Вот продолжение сих сношений, как меня о том уведомил Александр уже по возвращении его к себе в деревню. Он был перед выездом своим из Петербурга у графа Орлова, и как разговор их обратился на мой счет, то Орлов сказал, что письмо сие косвенное, а потому и не может он пустить оное в ход. При сем брат замечает, что оно было показано.
Александр отвечал, что я ведь и не желал ничего, не прошу ничего иного, как только того, чтоб быть оправданным во мнении государя.
– Итак, я могу сказать, – продолжал Орлов, – что я получил косвенные известия, по коим брат ваш готов служить, коль скоро в нем будет надобность.
– Совершенно так, – отвечал Александр, – брат мой всегда готов служить отечеству своему и государю, коль скоро ему о том дадут знать.

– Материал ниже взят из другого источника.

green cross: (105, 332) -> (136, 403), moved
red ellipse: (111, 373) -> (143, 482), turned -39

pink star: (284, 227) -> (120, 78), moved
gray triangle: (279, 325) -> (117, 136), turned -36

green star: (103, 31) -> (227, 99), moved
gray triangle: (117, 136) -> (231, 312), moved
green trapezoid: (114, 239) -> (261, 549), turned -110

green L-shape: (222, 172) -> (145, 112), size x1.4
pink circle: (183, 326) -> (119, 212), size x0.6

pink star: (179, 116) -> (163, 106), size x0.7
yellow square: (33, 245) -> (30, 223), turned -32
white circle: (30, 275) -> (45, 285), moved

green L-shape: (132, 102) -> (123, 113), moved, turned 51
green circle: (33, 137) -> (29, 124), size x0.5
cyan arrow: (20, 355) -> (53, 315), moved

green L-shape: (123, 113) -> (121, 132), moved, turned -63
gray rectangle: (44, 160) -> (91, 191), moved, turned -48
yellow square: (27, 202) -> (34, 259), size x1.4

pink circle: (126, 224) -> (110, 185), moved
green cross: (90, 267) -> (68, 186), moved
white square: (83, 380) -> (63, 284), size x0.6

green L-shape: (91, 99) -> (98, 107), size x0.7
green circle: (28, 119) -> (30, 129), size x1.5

Сим и кончилось. Казалось бы, что мне после того должно ожидать вызова; но как разгадать скрытные мысли Орлова и кто поручится, что он в тайне не питает на меня неудовольствия за славу, коей он через меня лишился в экспедиции 1833 года в Турции? Ибо ему недостаточно было почестей, коими он был одарен: ему нужна была молва народная и память в потомстве.
И так дело по-прежнему. Я остаюсь мирным жителем деревни и пользуюсь благами, дарованными мне Богом в уединении, доставшемся на мою долю…

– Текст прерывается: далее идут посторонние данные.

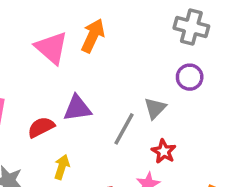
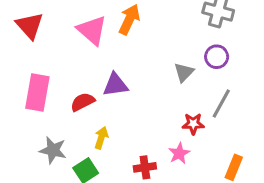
gray triangle: (155, 108) -> (184, 72), moved
gray line: (124, 129) -> (221, 103), moved
red star: (164, 151) -> (193, 124), turned -30

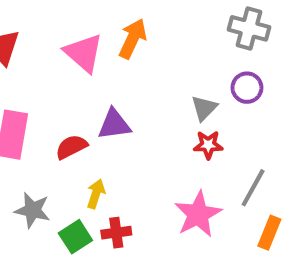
gray line: (221, 103) -> (253, 188), moved
red star: (193, 124) -> (208, 145), moved
pink star: (179, 153) -> (198, 214), size x1.6
red cross: (145, 167) -> (116, 233), moved

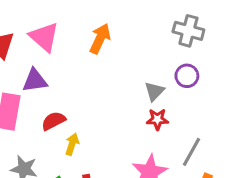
pink triangle: (84, 53) -> (44, 37), moved
purple triangle: (114, 124) -> (35, 80), moved
yellow arrow: (96, 194) -> (72, 144), moved

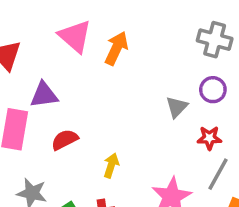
pink triangle: (44, 37) -> (75, 36), moved
red star: (157, 119) -> (209, 138), moved
yellow arrow: (72, 144) -> (111, 166), moved

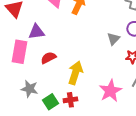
yellow arrow: (111, 166) -> (75, 73), size x1.6

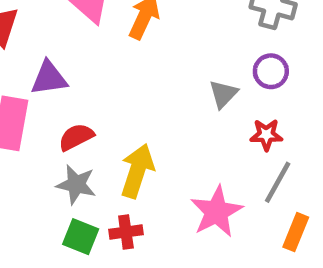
gray star: (29, 89) -> (76, 184), moved
green square: (50, 102) -> (81, 237), turned -35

После отъезда гостей мы принялись за прежний род жизни, – занятия по хозяйству, воспитание детей и чтение. Деятельность моя год от году исчезает; с прискорбием убеждаясь в том ежедневно, я стал делать над собой усилия и замечаю в себе успех: ибо начал более прежнего заниматься, что имеет прямое действие и на мои физические силы, склоняющиеся (может быть и, вероятно, от бездействия) к упадку.
Меня посетили в прошедшем месяце Суботин и Тергукасов, люди, коих знакомство мне приятно. Люблю прямоту души их, основательность и с удовольствием вижу дружеское расположение их ко мне.
Да поддержутся во мне силы одолеть губительное бездействие, поразившее меня в последние годы, бездействие, утруждающее благосостояние мое, как телесное, так и душевное и имеющее сильное влияние на благосостояние всего моего семейства.
Вчера приступил я к составлению нового каталога своей библиотеки, которая усилится книгами библиотеки покойного отца, сюда уже привезенными, но еще не разобранными. Труд сей довольно продолжительный, и для того я прежде составил проект разделения сочинений на разделы по содержанию их, что довольно мудрено, по смеси предметов, заключающихся в одном сочинении и потому, что располагая книги, сколько можно приближеннее к порядку содержащихся в них предметов, не надобно упускать из виду удобство для отыскания их по названиям. Для дела сего призвал я к себе в помощь Понсета, подпоручика конно-пионерного эскадрона, квартирующего в селе Патриаршем, и мы утвердили вчера порядок статей, в коем книги должны быть поставлены, поверив наперед названия книг во всех имеющихся у меня каталогах библиотеки, каждое порознь, против сделанного проекта, изменяя статьи и перестанавливая порядок их по мере встречающейся надобности.